Alone Again? Rethinking Romance and Singlehood

It would appear that many of us are “hard-wired” to find a mate. Many of us can look back over our lives and see the problems this has caused us, whether in settling for unsuitable mates, looking for love in all the wrong places or feeling that you once again have failed, most of us can identify with the “trail of tears” that has brought us to this place.

Some people, on the other hand, do not seem to care about romance and stay the bachelor or bachelorette their entire lives, and seem to wear it very comfortably. Why the difference?

Our philosophy and self-image has a lot to do with it. Our feelings of needing to be accepted by another person on a “complete” level can be very powerful. The reasons some of us fall into that category may have to do with childhood issues, relationship dynamics when we were younger or maybe we learned by observation or by teachings how our lives should go. Our parents had a tremendous influence over us, and whether they were healthy, dysfunctional or somewhere in between, there were strong lessons we learned as a child that we may not even be aware of. These can drive our needs, our behavior and our view as to who we are as an adult. When we start to question these “lessons” we can begin to step back and get a different perspective on who we are, where we are in life, and what our needs are at this time.

Our belief about what we need stems from the messages and the images we show ourselves. We all have a tape and “projector” in our mind that even on a good day are unreliable for the information they deliver to us. The messages we get are messages we send ourselves. We got these messages from our life experiences, but they are not correct. They are opinionated, slanted and influenced by so many things that they have no real truth. The only truth is the validity we give this information and the willingness we have to conduct our lives according to it.

We cannot see ourselves accurately. It is impossible. Neither can anyone else, no matter how well they know us.

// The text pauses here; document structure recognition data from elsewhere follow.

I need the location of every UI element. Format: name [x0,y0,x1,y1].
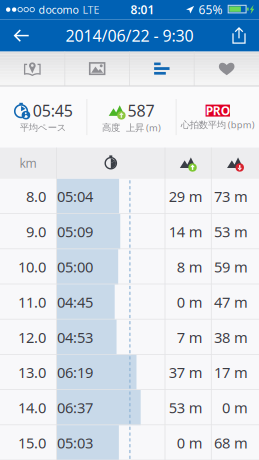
staticText: docomo [38,2,78,17]
button[interactable]: Photos [65,52,129,86]
staticText: 平均ペース [20,122,67,133]
staticText: 10.0 [18,257,46,277]
staticText: km [20,155,37,171]
staticText: 0 m [222,398,248,417]
staticText: 上昇 (m) [126,121,161,134]
staticText: 53 m [214,222,248,241]
button[interactable]: Splits [130,52,194,86]
staticText: 38 m [214,328,248,347]
staticText: 05:09 [57,222,93,241]
staticText: 59 m [214,257,248,277]
staticText: 2014/06/22 - 9:30 [66,25,194,46]
staticText: 17 m [214,363,248,382]
staticText: 73 m [214,187,248,206]
staticText: 8 m [177,257,203,277]
staticText: 0 m [177,292,203,312]
staticText: 05:03 [57,433,93,453]
staticText: 7 m [177,328,203,347]
staticText: 68 m [214,433,248,453]
staticText: 04:53 [57,328,93,347]
staticText: LTE [82,2,99,17]
staticText: PRO [206,103,230,118]
staticText: 06:19 [57,363,93,382]
staticText: 心拍数平均 (bpm) [181,118,255,131]
staticText: 14.0 [18,398,46,417]
staticText: 15.0 [18,433,46,453]
staticText: 53 m [169,398,203,417]
staticText: 0 m [177,433,203,453]
staticText: 11.0 [18,292,46,312]
staticText: 8:01 [130,2,154,18]
button[interactable]: Map [0,52,64,86]
staticText: 587 [128,100,154,121]
staticText: 14 m [169,222,203,241]
staticText: 29 m [169,187,203,206]
staticText: 13.0 [18,363,46,382]
staticText: 37 m [169,363,203,382]
staticText: 04:45 [57,292,93,312]
staticText: 65% [198,2,222,18]
staticText: 47 m [214,292,248,312]
button[interactable]: Share [219,20,259,52]
staticText: 06:37 [57,398,93,417]
button[interactable]: Back [0,20,44,52]
staticText: 05:04 [57,187,93,206]
staticText: 9.0 [26,222,46,241]
button[interactable]: Favorites [194,52,259,86]
staticText: 05:00 [57,257,93,277]
staticText: 8.0 [26,187,46,206]
staticText: 05:45 [33,100,73,121]
staticText: 高度 [102,122,120,133]
staticText: 12.0 [18,328,46,347]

So, if this is true, what can we believe when it comes to how to conduct our lives and specifically, our relationships? To begin to believe that all prior beliefs are invalid, no matter their origins, is a good place to start to shift our perspective. This doesn’t mean that you should or shouldn’t pursue relationships. What this does mean is that you can find freedom in knowing you can erase the “board,” that projected image you have been looking at for so long, and you can erase the tapes that come with it. You are free to decide differently, or decide not to decide at all about your needs at this time, your worthiness or your place in this world. You have the option of not categorizing yourself or deciding you have “failed,” simply because you are not in a comfortable, loving, mutually fulfilling partnership.

Who are you in a relationship? Who are you outside of one? Are you a more complete person when you have someone with whom to share your life? Is that what you tell yourself? Examine your beliefs about yourself. Look closely at the nature of you, your creations, your contributions to the world, your interests, and your friends and family. Is all of this only a footnote to your pursuit of a mate? Why? How large a piece of the puzzle that go to make up your life do you give to a serious relationship? Why is the piece the size it is? Would you feel more comfortable with your life if you made this piece smaller?

What we all can do is learn to tailor our thinking to modify our path. We can “design” our life to develop different desires and outcomes. We are not locked in to any path we are currently on. We can decide to make any shift we want. We can also learn to let go. We can learn to lay down our hurt, our anger, our disallusionment about life and our place in it. We can redefine who we are, our intrinsic value, our needs and the events that take place in our lives. To find a new perspective means letting go of the one we have, or at least pieces of it. We can choose to put the puzzle together a different way. We can redesign the size of the puzzle pieces to more comfortably fit us, rather than the other way around.

Unlearning uncomfortable values and creating different ones for yourself is an exciting adventure. You may find yourself at a new level of acceptance with the ability to let go of those people and things that have caused you pain. You are the creator of your own desires, your own thoughts and needs. Do not let the events in life determine who you are at this time. You are without definition. You can proceed to create yourself as you so choose. There is immense freedom in that.